Adult care home operators have objected to having to comply with these rules. After the HHS oversight meeting in March, adult care home operator Ed Weeks complained that allowing residents access to preparing food could put him in a bind.
“I’ve had residents with small refrigerators in their rooms, and then we hear from the local health inspector that it’s not okay,” said Weeks, who runs several homes in Cumberland County. “We’re caught in between. If you get a B on a health inspection, you’re in trouble.”
Representatives from the adult care home industry have also contended that many current residents will not meet the criteria for needing help with more than two activities of daily living. Without Medicaid reimbursement that comes with the personal care services, some residents could be discharged. Industry representatives also say some adult care homes will close once they lose that Medicaid income.
“Medicaid is what pays for the direct care service staff,” said adult care home lobbyist Lou Wilson after the March committee meeting.
Long time coming
Problems around adult care homes have been well known for more than a decade. Multiple state study commissions and task force reports have detailed how North Carolina’s use of adult care homes to house people with mental health disabilities put the state at odds with the Americans with Disabilities Act, signed into law by President George HW Bush in 1990.
One of the most contentious issues has been a debate about whether adult care homes are ‘home-like’ or whether they are institutions. Advocacy organizations such as Disability Rights North Carolina have long argued that adult care homes are institutions.
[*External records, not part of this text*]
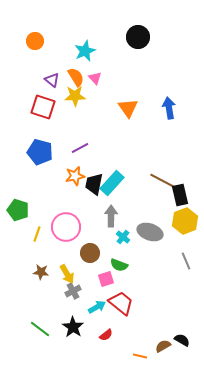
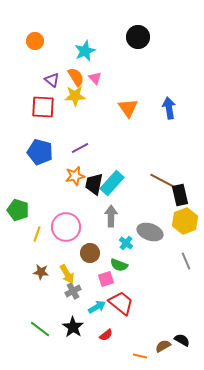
red square: rotated 15 degrees counterclockwise
cyan cross: moved 3 px right, 6 px down
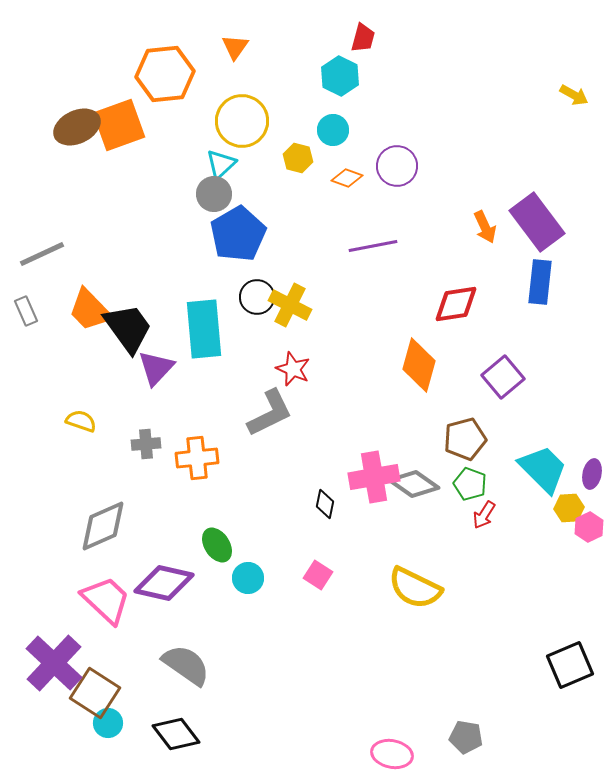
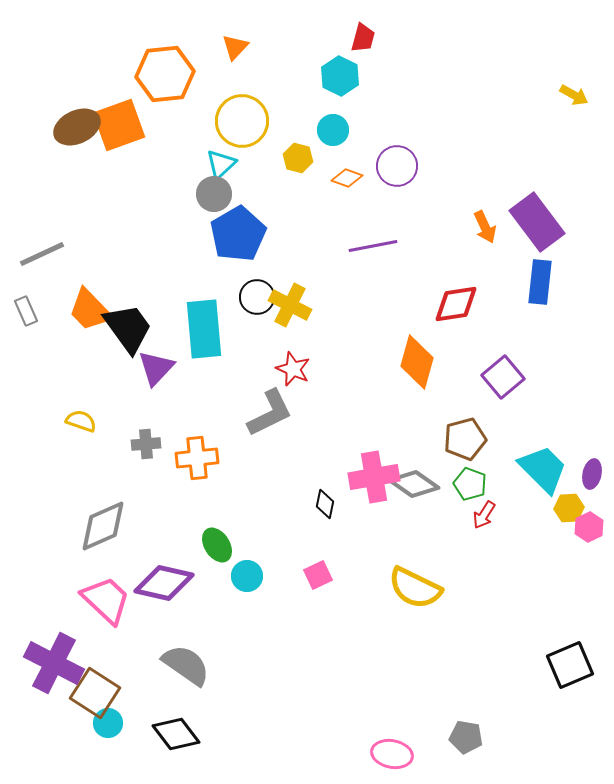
orange triangle at (235, 47): rotated 8 degrees clockwise
orange diamond at (419, 365): moved 2 px left, 3 px up
pink square at (318, 575): rotated 32 degrees clockwise
cyan circle at (248, 578): moved 1 px left, 2 px up
purple cross at (54, 663): rotated 16 degrees counterclockwise
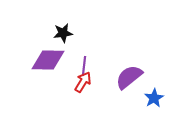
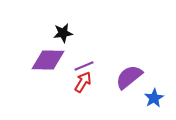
purple line: rotated 60 degrees clockwise
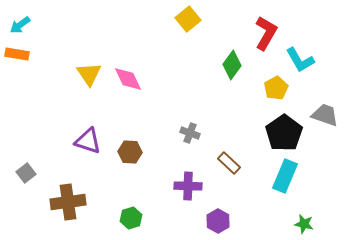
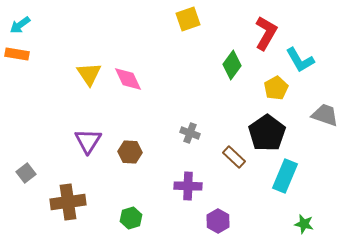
yellow square: rotated 20 degrees clockwise
black pentagon: moved 17 px left
purple triangle: rotated 44 degrees clockwise
brown rectangle: moved 5 px right, 6 px up
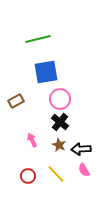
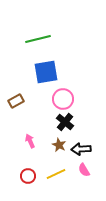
pink circle: moved 3 px right
black cross: moved 5 px right
pink arrow: moved 2 px left, 1 px down
yellow line: rotated 72 degrees counterclockwise
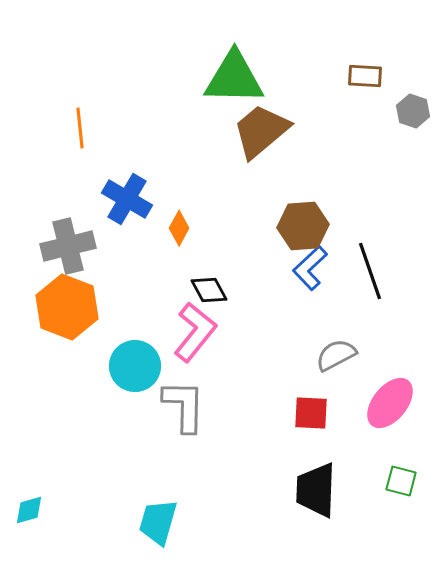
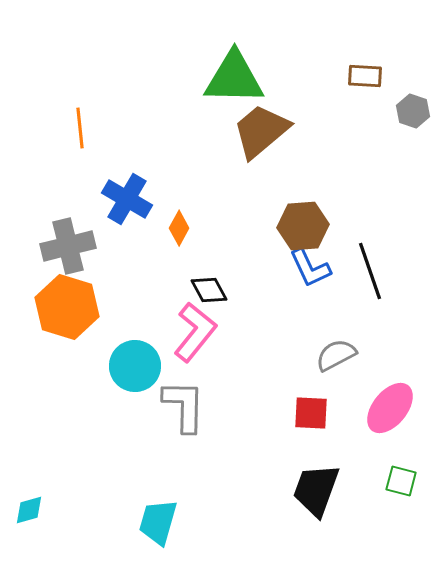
blue L-shape: rotated 72 degrees counterclockwise
orange hexagon: rotated 4 degrees counterclockwise
pink ellipse: moved 5 px down
black trapezoid: rotated 18 degrees clockwise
“Living in facilities with more than six beds will never be community based, it will always have an element of an institution, where decisions are made based on staff needs, not individual needs,” said Vicki Smith, head of Disability Rights.
Smith expressed satisfaction with the discussion in Tuesday’s meeting. Her organization has long argued North Carolina officials have favored the adult care home industry over the rights and needs of people with disabilities.
“The state has finally taken a small step in the right direction in moving from an institutional bias to a community bias,” Smith said, “in terms of where you live and the way you live, the criteria for getting care should be the same.”
In 2010, Disability Rights made a formal complaint to the US Department of Justice about the state’s use of adult care homes to house people with mental health problems. The Department of Justice agreed with Disability Rights, and eventually filed a lawsuit against North Carolina.
Last year, after months of investigation, the Department of Justice told North Carolina the state’s ‘bias towards institutional care’ violates the Americans with Disabilities Act, and additional rulings by the US Supreme Court. Negotiations to settle the lawsuit are ongoing, according to Delia.
He said the timeline for creation of more community based mental health services is part of the discussion with federal officials.
“This is not an issue were we can flip a switch, where Tuesday we don’t have it and Wednesday every thing is fine,” Delia said. “it’s something that has to be done over time.”